Unfortunately, immigration policy has become the political football of our times. Presidents sign executive orders. Courts overturn them. Congress remains gridlocked. Meanwhile, the people—the immigrants—wait in limbo.
Let Congress step up—not as Republicans or Democrats, but as Americans. Let them look beyond short-term politics and see the human and economic reality. Immigration reform is not about “them”—it’s about us.
Will we be the nation that values diversity, hard work, and the contributions of all people? Or will we be a country that closes its doors in fear, and in doing so, turns its back on the very ideals it was founded upon?
President Trump may seek to throw out millions of immigrants—but can America survive without them?
Let us not find out the hard way.
A Nation Built by Immigrants Must Not Be Broken by Intolerance.
America’s greatness does not lie in homogeneity, but in its embrace of diversity. The laborers in the fields, the waiters in the diners, the nurses in the ICUs, and the engineers in Silicon Valley—they are all America.
If we truly want to “Make America Great Again,” we must remember who made America great in the first place—immigrants.
The machinery of immigration needs fixing—but not at the cost of those who keep the machine running.
Immigrants are the Lifeblood of America’s Past, Present, and Future. It is time we honored them—not just in words, but in policy. Time for Congress to act. Time for compassion to trump cruelty. Time to reclaim the soul of America.
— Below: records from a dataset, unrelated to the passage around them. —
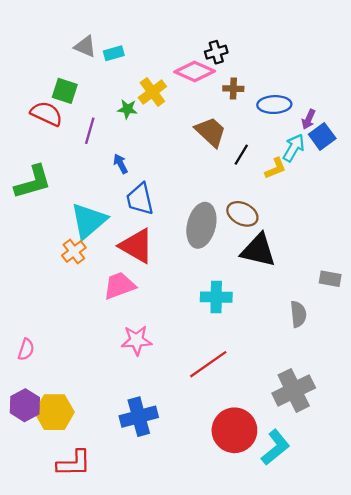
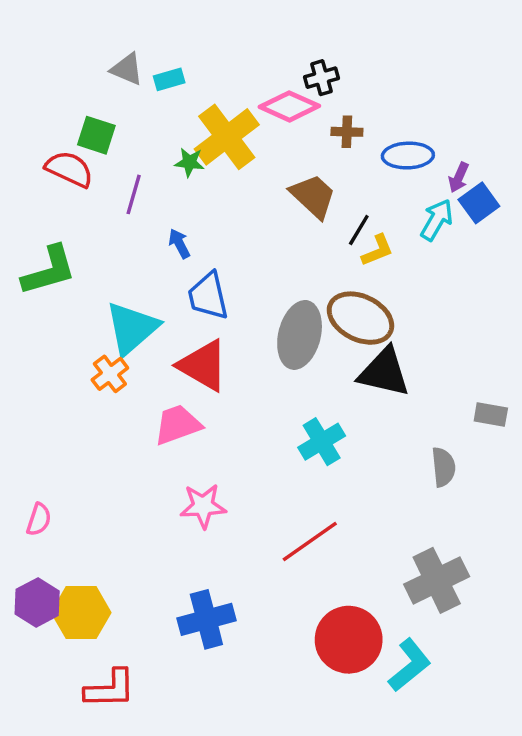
yellow cross: (152, 92) -> (227, 137), size x1.5
yellow L-shape: (275, 168) -> (377, 250), moved
brown ellipse: (242, 214) -> (360, 318), size x1.4
cyan cross: (216, 297) -> (322, 442), turned -32

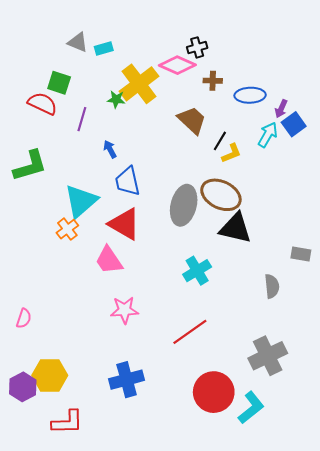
pink trapezoid: (178, 425) -> (109, 260), turned -104
purple hexagon: (37, 602) -> (23, 387), moved

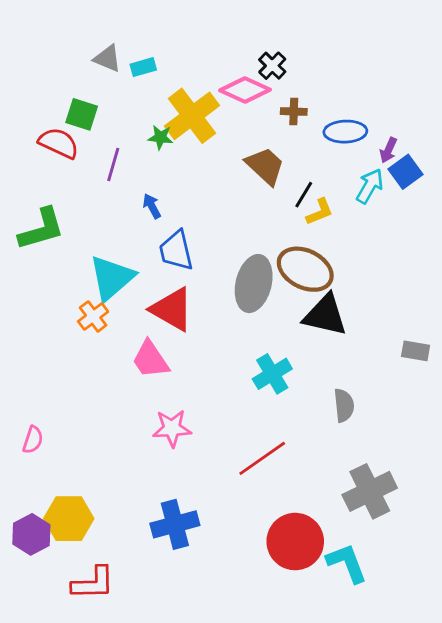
black cross: (197, 47) -> (272, 66), turned -30
gray semicircle: (272, 286) -> (344, 405), moved
cyan L-shape: (251, 408) -> (347, 563), turned -72

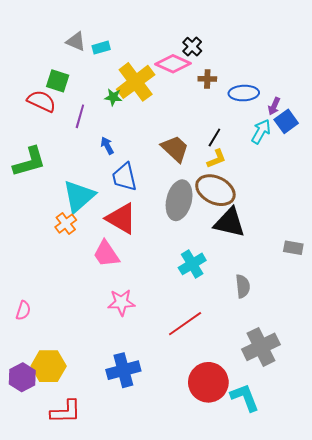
brown trapezoid: (265, 166) -> (175, 149), moved
yellow L-shape: (320, 212) -> (216, 159), moved

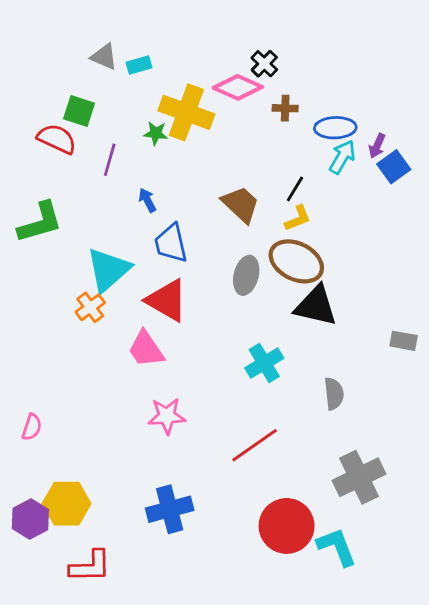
yellow cross: (136, 82) -> (186, 112), turned -33
cyan arrow: (261, 131) -> (342, 157), moved
gray ellipse: (179, 200) -> (246, 275), size x0.7

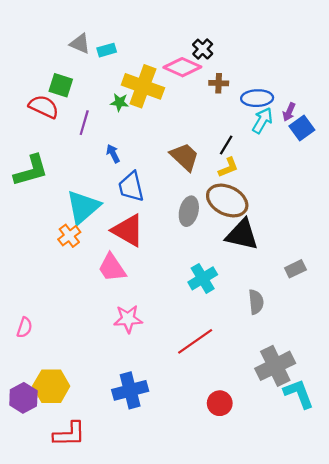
gray rectangle: (404, 341) -> (295, 269), moved, turned -36
red circle: (287, 526) -> (220, 403), size x0.6
cyan L-shape: (337, 547) -> (299, 394), moved

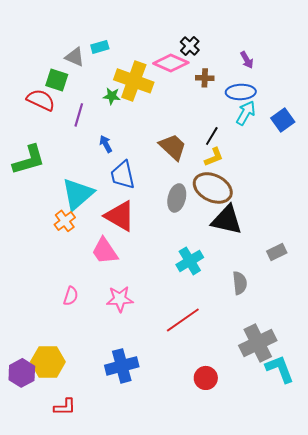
gray triangle: (80, 44) -> (75, 57), moved
purple arrow: (289, 112) -> (247, 60), moved, turned -54
pink semicircle: (24, 327) -> (71, 296), moved
red L-shape: (69, 434) -> (65, 407), size x0.7

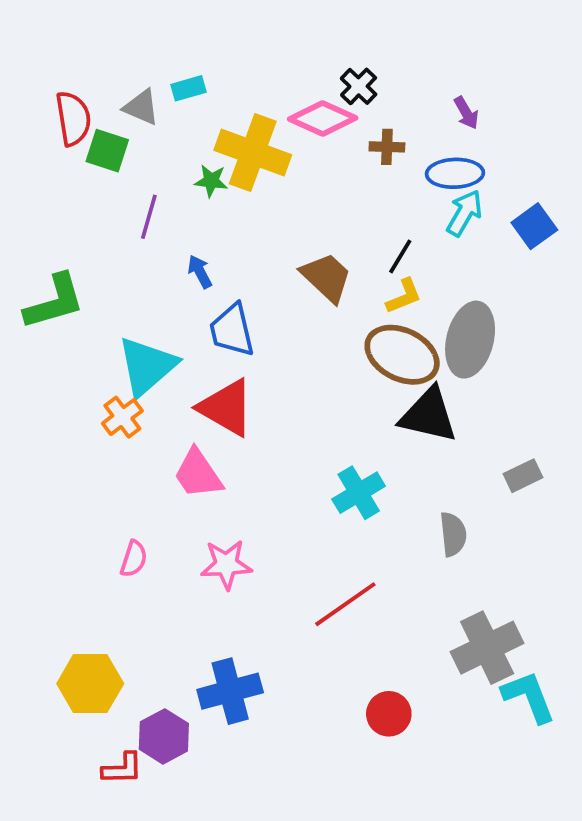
red semicircle: (41, 100) -> (73, 119), moved, turned 56
gray ellipse: (177, 198) -> (470, 340), moved, size x1.4
purple hexagon: (22, 373) -> (164, 736), moved

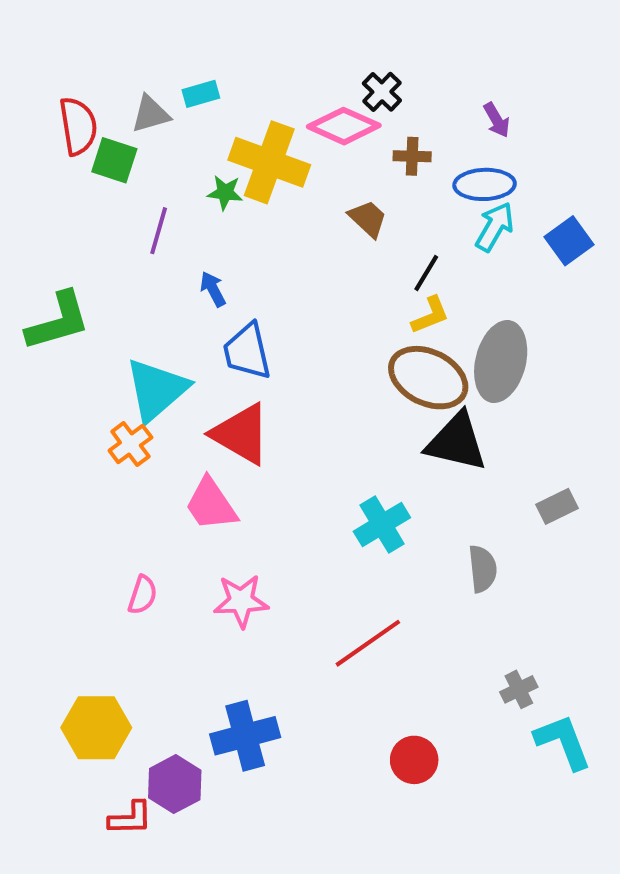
gray triangle: (141, 107) -> (151, 114), turned -39
brown trapezoid: (326, 277) -> (368, 219), moved, size x0.7
gray cross: (487, 648) -> (519, 689), size x0.5

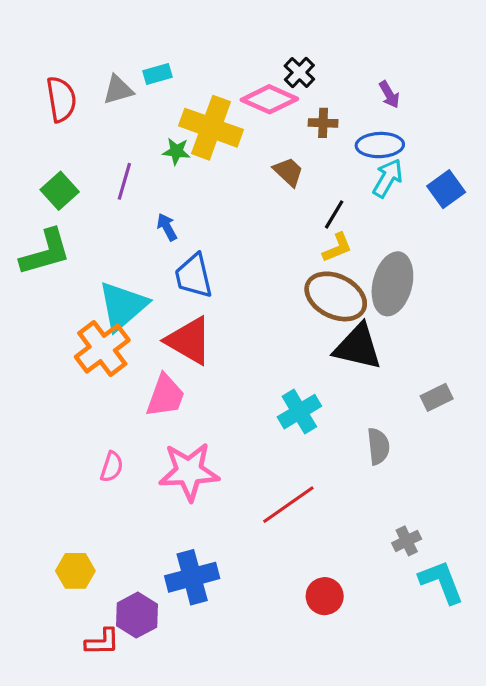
green square: (114, 160) -> (60, 191), moved, turned 30
orange cross: (130, 444) -> (102, 348), size x1.6
pink trapezoid: (211, 504) -> (165, 396), turned -126
pink star: (241, 601) -> (189, 472), size x1.4
yellow hexagon: (96, 728) -> (75, 571), size x0.7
No one is against immigrants, we are against them coming here illegally.
Saluja Sir, I have not read a better write up on the issue in question – winds of change in US immigration policy.
Yours is a realistic narrative of why and what made US what it is today.
An average non immigrant American is not serious about his education as also not aspirational towards contributing in country’s progress. The so called non immigrant population is busy leading a hedonistic life, where eat, drink and be merry (including rampant sex).
By and large, an average American requires a lot of menial work to be done by cheap immigrant working hands. (I would not call them lazy…🤔)
*America First* is a laudable policy goal post advocated by any well meaning President. But the way it is being handled displays serious gap in perception and reality and engulfs people with natural apprehensions.
I wish America a bright future and hope President Trump to follow a balanced approach towards its governance.